Computer simulations of the energy dissipation rate in a fluorescence-activated cell sorter: Implications to cells.

Fluorescence activated cell sorting, FACS, is a widely used method to sort subpopulations of cells to high purities. To achieve relatively high sorting speeds, FACS instruments operate by forcing suspended cells to flow in a single file line through a laser(s) beam(s). Subsequently, this flow stream breaks up into individual drops which can be charged and deflected into multiple collection streams. Previous work by Ma et al. (2002) and Mollet et al. (2007; Biotechnol Bioeng 98:772-788) indicates that subjecting cells to hydrodynamic forces consisting of both high extensional and shear components in micro-channels results in significant cell damage. Using the fluid dynamics software FLUENT, computer simulations of typical fluid flow through the nozzle of a BD FACSVantage indicate that hydrodynamic forces, quantified using the scalar parameter energy dissipation rate, are similar in the FACS nozzle to levels reported to create significant cell damage in micro-channels. Experimental studies in the FACSVantage, operated under the same conditions as the simulations confirmed significant cell damage in two cell lines, Chinese Hamster Ovary cells (CHO) and THP1, a human acute monocytic leukemia cell line.
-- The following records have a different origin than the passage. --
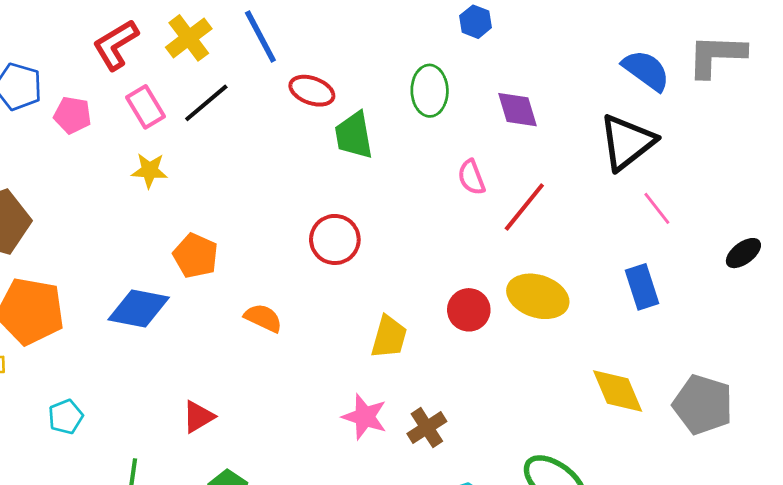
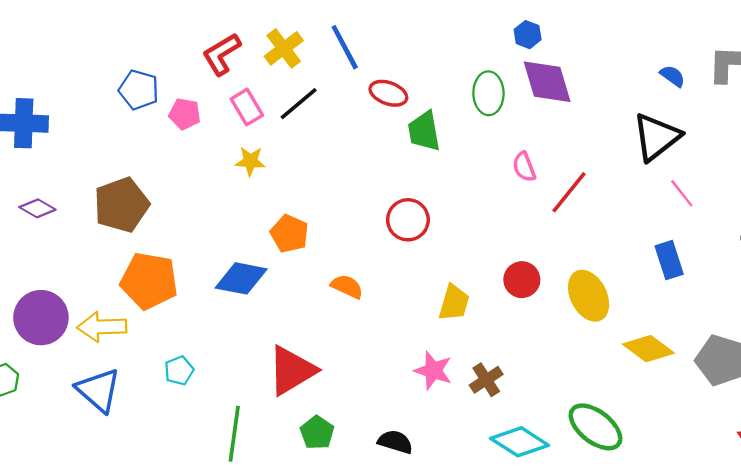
blue semicircle: (646, 70) -> (673, 76), size x0.6
purple diamond: (518, 110) -> (547, 82), moved, size x1.4
yellow ellipse: (538, 296) -> (589, 296), moved, turned 45
yellow diamond: (618, 391) -> (648, 349), turned -30
red triangle: (198, 417) -> (292, 371), size x1.8

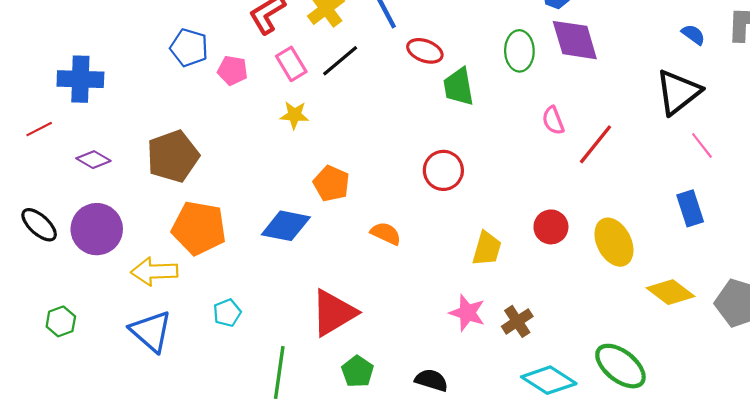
purple circle: (41, 318) -> (97, 229), moved

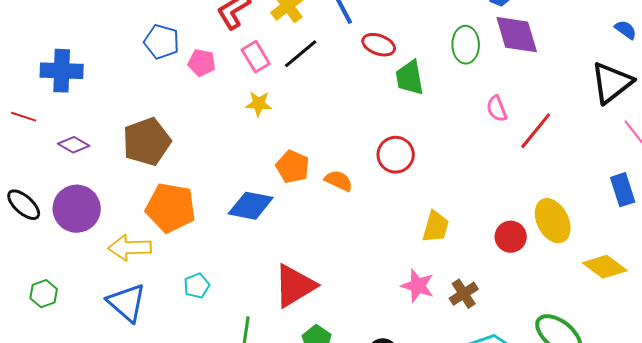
red line: (39, 129) -> (24, 117), turned 45
red circle: (551, 227) -> (511, 237), moved
orange semicircle: (386, 233) -> (339, 181), moved

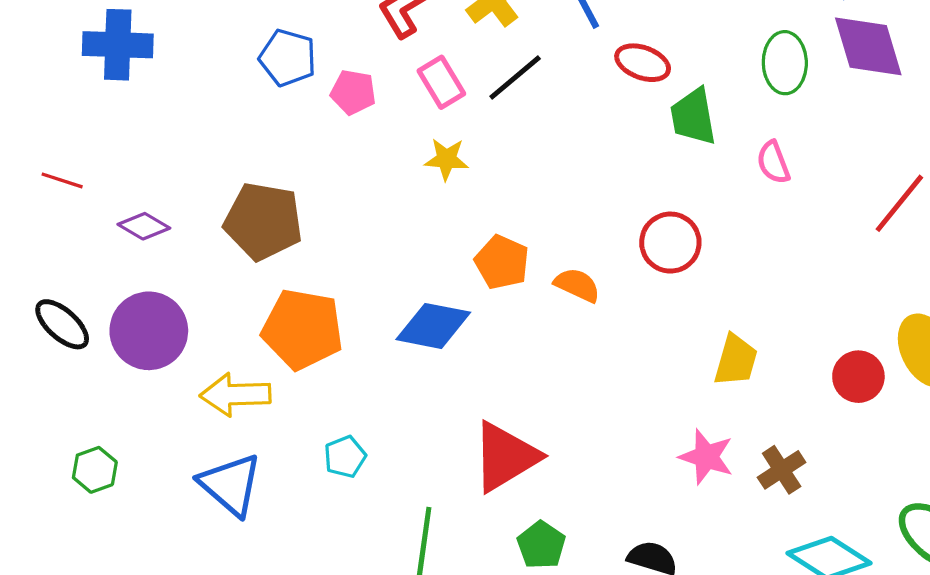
blue cross: (62, 71) -> (118, 45), moved
pink semicircle: (497, 109) -> (773, 162), moved
brown pentagon: (147, 142) -> (263, 221), turned 30

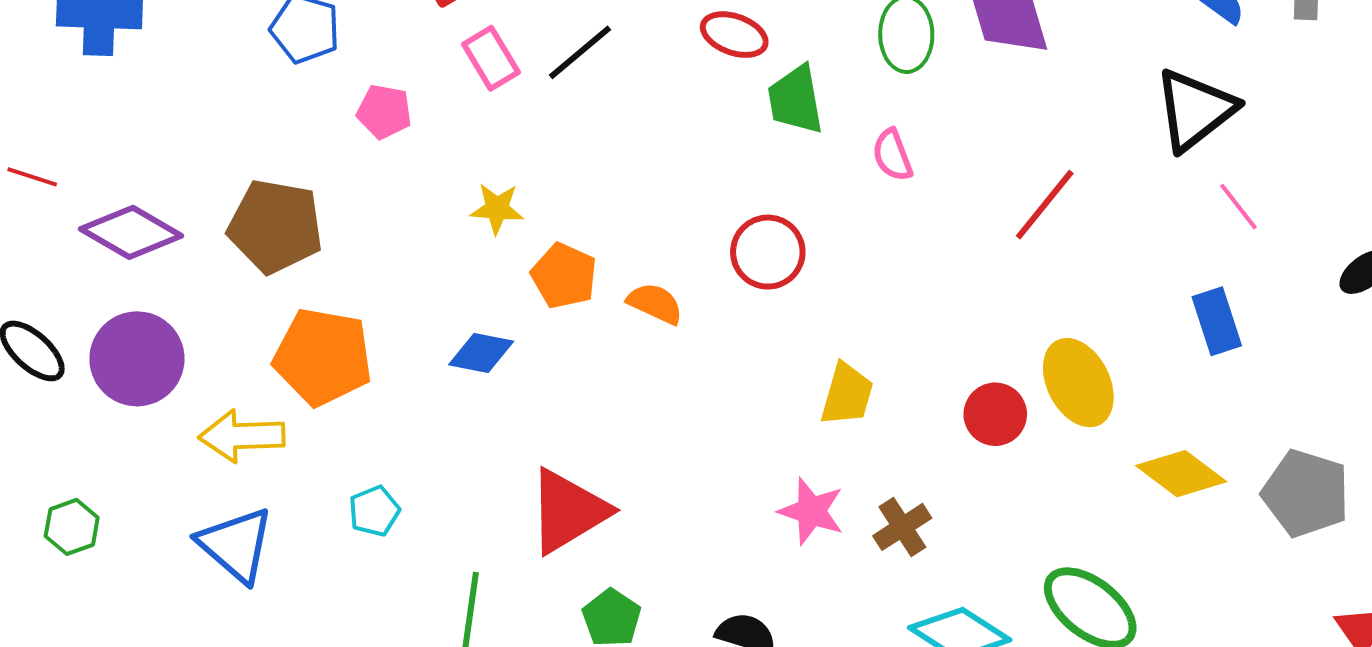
pink pentagon: (353, 92) -> (384, 112), moved
yellow star: (446, 159) -> (497, 209), moved
purple diamond: (144, 226) -> (131, 232), size x1.6
blue diamond: (433, 326) -> (481, 353), size x0.7

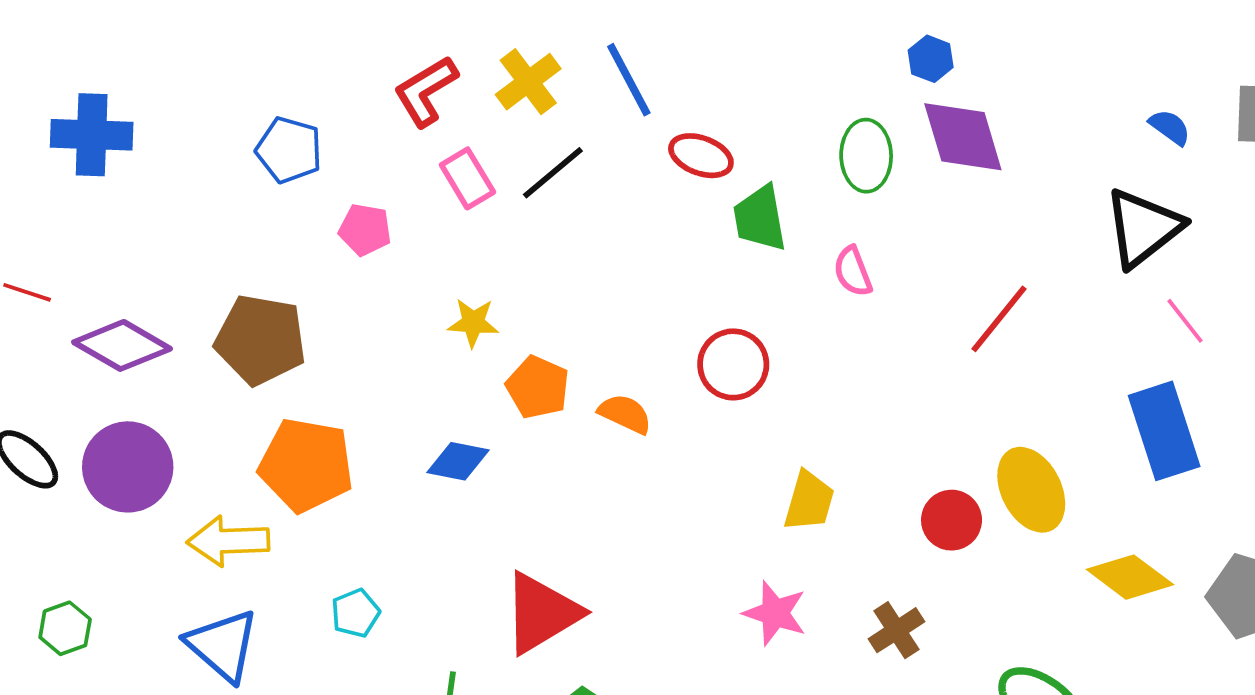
blue rectangle: (1217, 321) -> (1164, 431), size x1.5
brown cross: (902, 527) -> (896, 630), moved

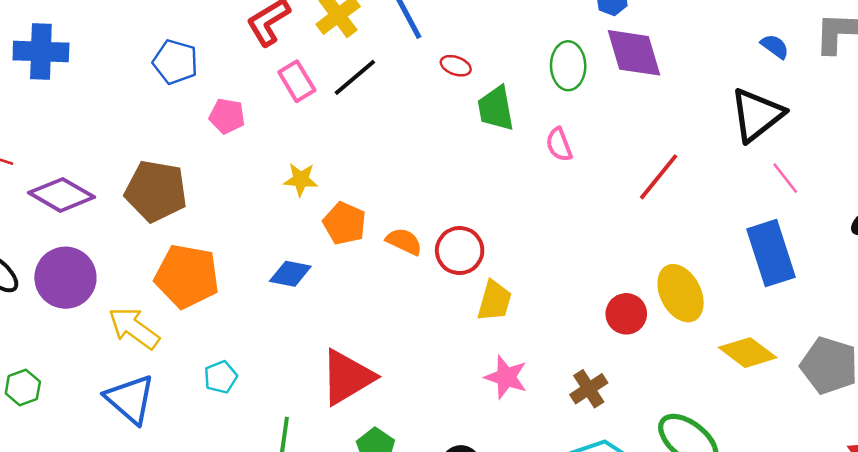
red ellipse: (701, 156) -> (456, 66), size x0.7
red circle: (733, 364) -> (460, 251), moved
yellow trapezoid: (809, 501) -> (494, 301), moved
yellow arrow: (228, 541) -> (134, 328), turned 38

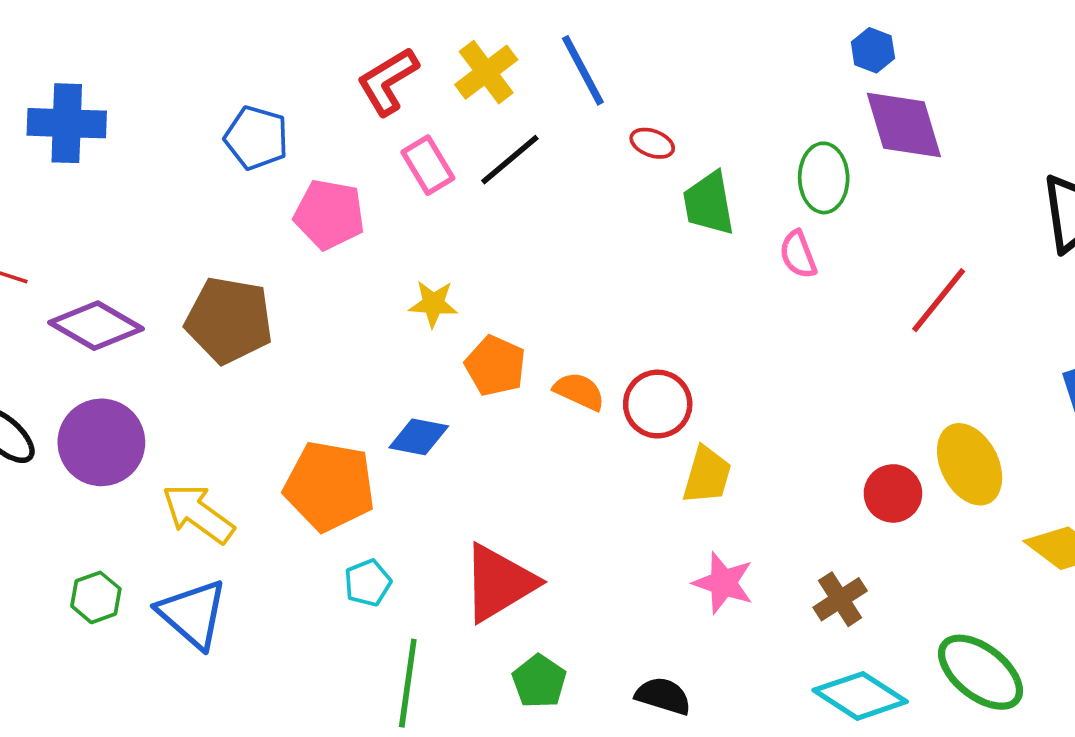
green ellipse: (568, 66) -> (824, 178), moved
pink pentagon: (227, 116) -> (329, 214), size x1.4
orange pentagon: (187, 276) -> (329, 486), moved
cyan pentagon: (221, 377) -> (368, 583), moved
green hexagon: (23, 387) -> (96, 597), moved

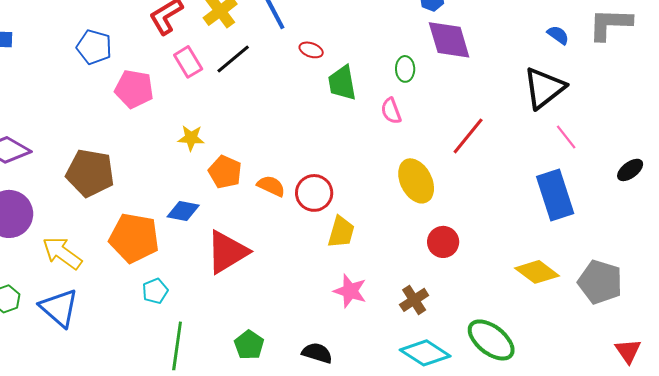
green ellipse: (824, 178) -> (405, 69), size x0.7
brown pentagon: (229, 320) -> (90, 173), moved
yellow ellipse: (970, 464) -> (416, 181), moved
red triangle: (499, 583) -> (227, 252), moved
Acute hydrodynamic forces and apoptosis: a complex question.

A second generation flow contraction device was developed and modeled which allows cells to be subjected to well-defined hydrodynamic forces. Studies were conducted with this system on wild-type Chinese Hamster Ovary cells (CHO-K1) and a strain of CHO cells which expresses the human Bcl-2 triangle gene (CHO-bcl-2). In this study, the following questions were asked: (1) Does an acute hydrodynamic force induce apoptosis in wild-type CHO and CHO-bcl-2 cells? (2) Does the type of culture media make a difference with respect to the induction of apoptosis or necrosis? and (3) Does culture history affect induction of apoptosis or necrosis? The results obtained with this new flow contraction device and corresponding computer simulations are consistent with previously published studies with respect to the level of energy dissipation rate (EDR) required to create significant cell lysis. Second, while detectable relative to the control in the T-flask experiments, only a small fraction of the cells become apoptotic when exposed to a sub-lysis level of EDR (<10(8) W x m(-3)). Third, cells cultured in suspension with serum free media do not exhibit any higher or lower sensitivity (with respect to apoptosis) to various levels of EDR when compared to control cultures grown in T-flask and serum containing media; on the other hand, necrosis is significantly increased in experiments performed on suspended cells without serum. Fourth, the addition of the Bcl-2 gene product might slightly reduce the occurrence of apoptosis in T-flask culture; however, the baseline response is so low that the difference is insignificant.